Such diagnostic classification can result in contrasting clinical phenotypes and may have augmented the heterogeneity of adolescent MDD. Similarly, it has contributed to the substantial failure to obtain consistent, well-replicated findings of the efficacy of psychotherapeutic and psychopharmacological treatments for adolescents with MDD (Bridge et al. 2009). In parallel, to minimize the conundrum of clinical heterogeneity, research in MDD has turned increasingly to the study of key features of depression (Gabbay et al. 2012a,b, 2013; Henderson et al. 2013). However, research investigating the clinical relevance of core symptoms in depressed youth is limited. In a population-based study, irritability among youth with MDD was associated with increased rates of disruptive disorders (Stringaris et al. 2013). Others have focused on anhedonia, which in adolescence, was identified as a predictor for MDD in adulthood (Pine et al. 1999; Wilcox and Anthony 2004). Anhedonia was also associated with greater illness severity in depressed preschoolers (Luby et al. 2004). Furthermore, Treatment of Resistant Depression in Adolescents (TORDIA), a multisite study of treatment-resistant adolescents with MDD, documented that anhedonia, assessed quantitatively, was the only clinical predictor of poor treatment response to antidepressant treatment/therapy (McMakin et al. 2012).

Building upon these observations, we sought to extend prior work to examine relationships between both irritability and anhedonia – assessed quantitatively and categorically – and other clinical correlates among depressed adolescents. To our knowledge, this is the first of such work, and, therefore, it will be a significant contribution to clinical practice. Based on our prior investigations in smaller samples (Gabbay et al. 2012a,b, 2013; Henderson et al. 2013), we hypothesized that: 1) Both anhedonia and irritability would be normally distributed and manifest the full distribution of symptom severity, and 2) anhedonia would be associated with increased illness severity measures; specifically, overall illness severity, level of suicidality and number of suicide attempts, current episode duration, and number of episodes. Directional hypotheses were not posited for irritability. We also explored other possible correlates with age, gender, body mass index (BMI), and ethnicity.

Methods

Study subjects

The sample consisted of 90 adolescents with MDD who were evaluated at pediatric mood and anxiety disorders research programs in the New York metropolitan area from 2004 to 2013. Prior to clinical evaluation, study procedures were explained to the subjects and the parents. Participants ≥ 18 years of age provided signed informed consent; those < 18 years of age provided signed assent, and a parent provided signed informed consent.

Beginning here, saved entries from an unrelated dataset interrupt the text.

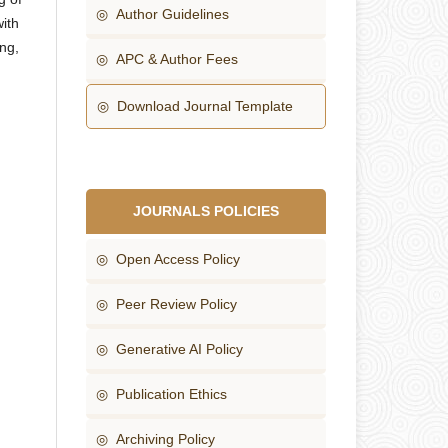
◎ Author Guidelines
ith
ng,
◎ APC & Author Fees
◎ Download Journal Template
JOURNALS POLICIES
◎ Open Access Policy
◎ Peer Review Policy
◎ Generative AI Policy
◎ Publication Ethics
◎ Archiving Policy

Inclusion and exclusion criteria

Adolescents ages 12–20 had to meet Diagnostic and Statistical Manual of Mental Disorders, 4th ed., Text Revision (DSM-IV-TR) criteria for MDD (American Psychiatric Association 2000) as well as having a current episode of at least 6 weeks' duration and a severity score of at least 35 on the Children's Depression Rating Scale-Revised (CDRS-R). Exclusionary criteria included current or past DSM-IV-TR diagnoses of bipolar disorder, schizophrenia, pervasive developmental disorder, obsessive-compulsive disorder, Tourette's disorder, or conduct disorder. Ongoing diagnoses of eating disorders, posttraumatic stress disorder, or a substance-related disorder in the past 12 months were also exclusionary.

Clinical assessments

All adolescents were assessed by a trained child and adolescent psychiatrist or psychologist using the Schedule for Affective Disorders and Schizophrenia for School-Age Children-Present and Lifetime Version (K-SADS-PL) (Kaufman et al. 1997), a semistructured, clinician-administered diagnostic interview performed with both the subjects and the parents. In addition, depression severity was assessed by the clinician-rated CDRS-R and the self-rated Beck Depression Inventory-Second Edition (BDI-II), and suicidality was quantified by the self-rated Beck Scale for Suicidal Ideation (BSSI). Furthermore, anxiety was measured using the self-rated Multidimensional Anxiety Scale for Children (MASC).

Irritability

Severity was quantified by summing one item reflecting irritability on the clinician-rated CDRS-R (item 8: “Irritability,” rated 1–7) and one from the self-rated BDI-II (item 17: “Irritability,” rated 0–3), with the total score potential ranging from 1 to 10. Low irritability scores were defined as irritability scores of 1–4, and high scores as ranging from 7 to 10.

Anhedonia

For all subjects, anhedonia severity was assessed by the sum of one item reflecting anhedonia in the clinician-rated CDRS-R (item 2: “Difficulty having fun,” rated 1–7) and two from the self-rated BDI-II (item 4: “Loss of pleasure,” rated 0–3, and item 12: “Loss of interest,” rated 0–3), with the total score potential ranging from 1 to 13. This approach to quantifying anhedonia has been used in our own as well as others' investigations (Gabbay et al. 2012a,b; McMakin et al. 2012; Gabbay et al. 2013; Henderson et al. 2013). Extremes of the score distribution define low- and high-anhedonia subgroups: 1–5 for low anhedonia, and 9–13 for high anhedonia.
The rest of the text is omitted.